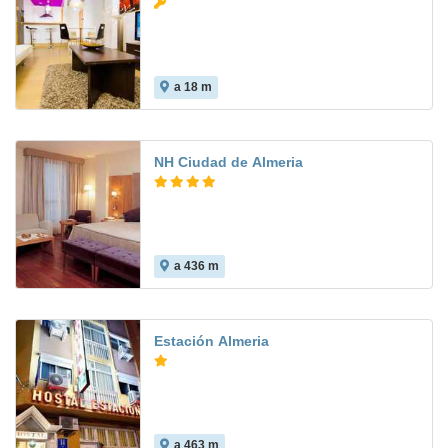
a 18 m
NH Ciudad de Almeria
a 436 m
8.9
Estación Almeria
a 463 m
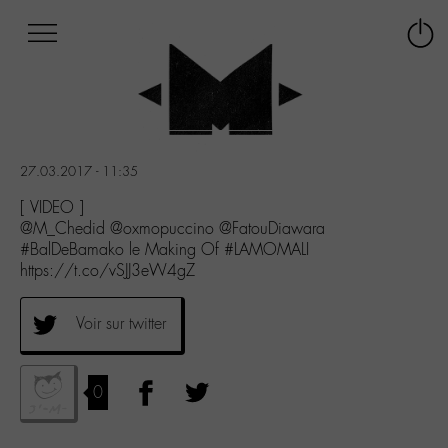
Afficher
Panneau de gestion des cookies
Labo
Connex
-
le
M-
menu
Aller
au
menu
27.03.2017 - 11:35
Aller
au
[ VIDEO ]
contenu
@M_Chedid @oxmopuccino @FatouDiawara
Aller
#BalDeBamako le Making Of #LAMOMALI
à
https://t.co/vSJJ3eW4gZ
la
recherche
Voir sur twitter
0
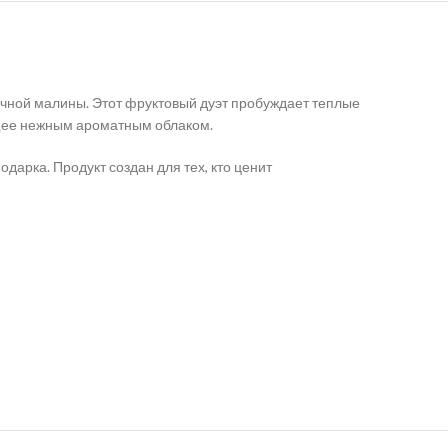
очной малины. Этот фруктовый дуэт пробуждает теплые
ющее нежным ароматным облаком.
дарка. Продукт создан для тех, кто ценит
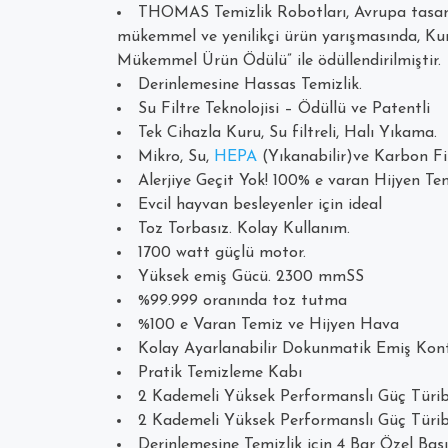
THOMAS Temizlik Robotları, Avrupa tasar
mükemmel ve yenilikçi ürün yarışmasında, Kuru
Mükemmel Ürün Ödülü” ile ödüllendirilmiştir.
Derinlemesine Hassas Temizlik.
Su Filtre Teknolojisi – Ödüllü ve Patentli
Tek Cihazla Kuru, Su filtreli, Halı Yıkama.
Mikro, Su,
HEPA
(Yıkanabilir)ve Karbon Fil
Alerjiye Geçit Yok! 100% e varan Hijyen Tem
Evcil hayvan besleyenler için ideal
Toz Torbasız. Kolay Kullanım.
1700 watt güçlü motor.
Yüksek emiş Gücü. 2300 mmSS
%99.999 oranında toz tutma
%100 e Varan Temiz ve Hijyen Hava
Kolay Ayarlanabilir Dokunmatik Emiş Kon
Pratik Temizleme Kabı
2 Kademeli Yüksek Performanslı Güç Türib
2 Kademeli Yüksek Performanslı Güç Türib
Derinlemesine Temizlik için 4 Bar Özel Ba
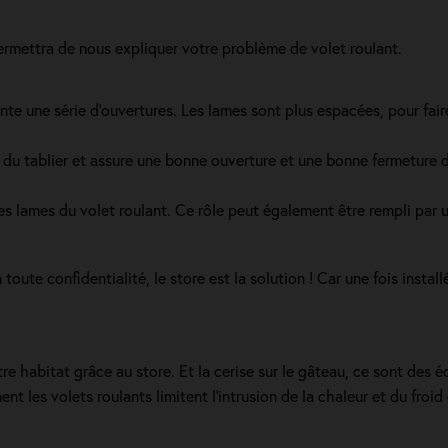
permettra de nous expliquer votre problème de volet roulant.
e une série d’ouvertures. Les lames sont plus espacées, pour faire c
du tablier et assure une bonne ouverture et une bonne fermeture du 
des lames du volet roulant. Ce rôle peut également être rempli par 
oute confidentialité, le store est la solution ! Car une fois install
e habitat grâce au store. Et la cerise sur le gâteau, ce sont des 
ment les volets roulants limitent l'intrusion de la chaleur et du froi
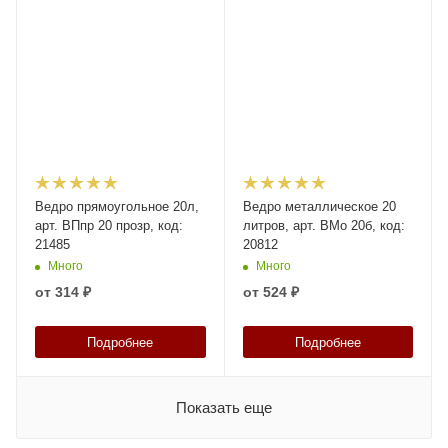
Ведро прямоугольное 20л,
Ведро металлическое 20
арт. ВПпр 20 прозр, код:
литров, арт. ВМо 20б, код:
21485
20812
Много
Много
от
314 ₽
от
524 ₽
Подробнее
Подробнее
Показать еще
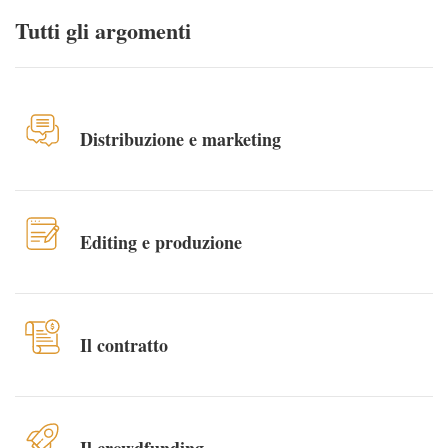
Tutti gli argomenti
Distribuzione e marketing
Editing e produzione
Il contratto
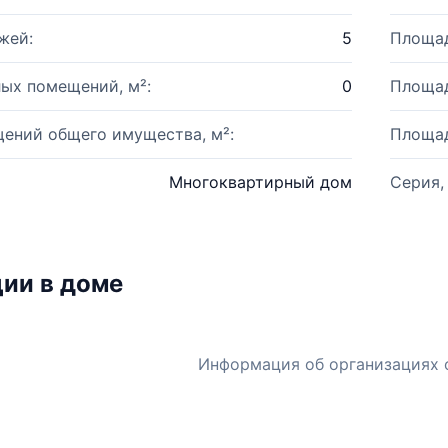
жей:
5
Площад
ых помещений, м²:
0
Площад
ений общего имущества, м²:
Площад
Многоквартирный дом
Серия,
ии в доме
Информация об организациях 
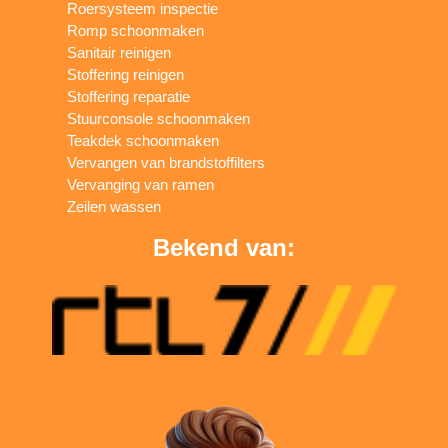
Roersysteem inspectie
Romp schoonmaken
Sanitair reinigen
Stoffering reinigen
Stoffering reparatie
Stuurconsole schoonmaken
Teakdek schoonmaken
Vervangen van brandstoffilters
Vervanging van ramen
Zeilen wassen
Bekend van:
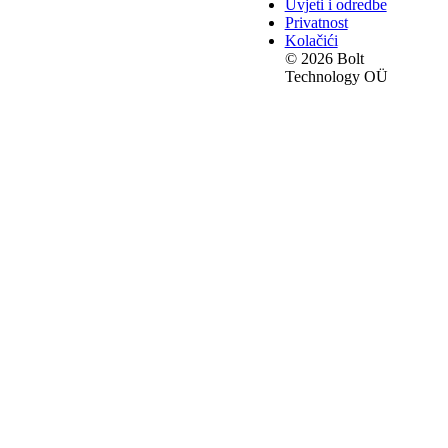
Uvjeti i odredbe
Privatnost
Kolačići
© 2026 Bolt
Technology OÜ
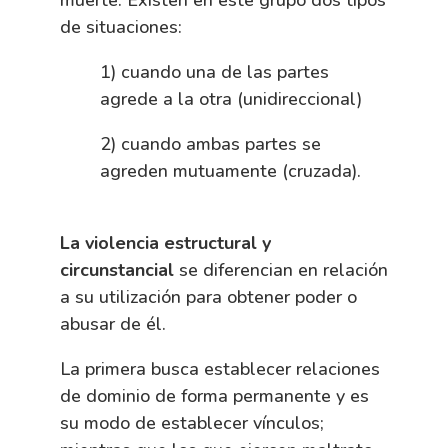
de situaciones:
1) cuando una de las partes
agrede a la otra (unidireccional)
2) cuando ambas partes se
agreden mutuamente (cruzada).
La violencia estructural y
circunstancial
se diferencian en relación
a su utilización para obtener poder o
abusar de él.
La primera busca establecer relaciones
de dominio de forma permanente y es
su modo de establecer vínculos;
==
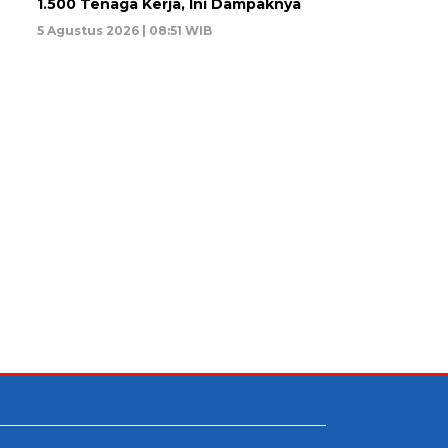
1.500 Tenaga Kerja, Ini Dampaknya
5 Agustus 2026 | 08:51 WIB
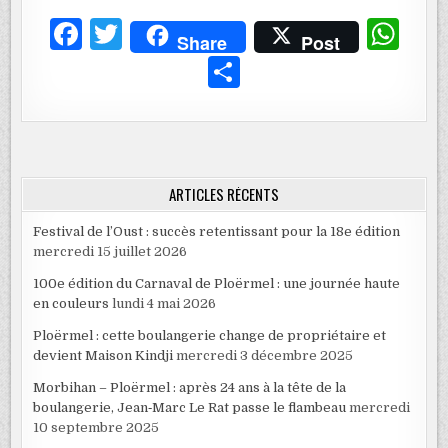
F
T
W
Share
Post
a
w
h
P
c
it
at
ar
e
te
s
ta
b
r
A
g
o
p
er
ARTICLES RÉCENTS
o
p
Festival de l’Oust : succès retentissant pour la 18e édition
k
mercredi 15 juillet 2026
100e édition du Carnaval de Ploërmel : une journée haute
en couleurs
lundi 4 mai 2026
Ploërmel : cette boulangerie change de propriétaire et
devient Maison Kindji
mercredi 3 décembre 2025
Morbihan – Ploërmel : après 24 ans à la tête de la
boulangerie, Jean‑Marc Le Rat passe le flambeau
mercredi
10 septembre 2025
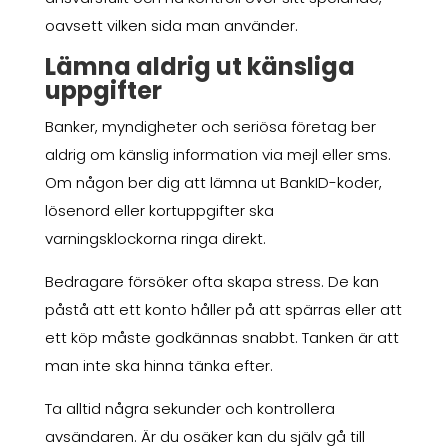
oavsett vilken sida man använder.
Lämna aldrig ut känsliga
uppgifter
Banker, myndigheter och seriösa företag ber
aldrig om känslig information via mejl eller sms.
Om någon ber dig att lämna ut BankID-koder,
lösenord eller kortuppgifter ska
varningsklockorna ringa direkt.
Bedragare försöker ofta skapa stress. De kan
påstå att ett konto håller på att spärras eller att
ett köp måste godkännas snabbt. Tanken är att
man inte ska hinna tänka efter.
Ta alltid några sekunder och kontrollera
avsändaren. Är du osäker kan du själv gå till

Task brief: Among the lines of the data above, find those with the word "partes" and show them.

Solution to the problem:
1) cuando una de las partes
2) cuando ambas partes se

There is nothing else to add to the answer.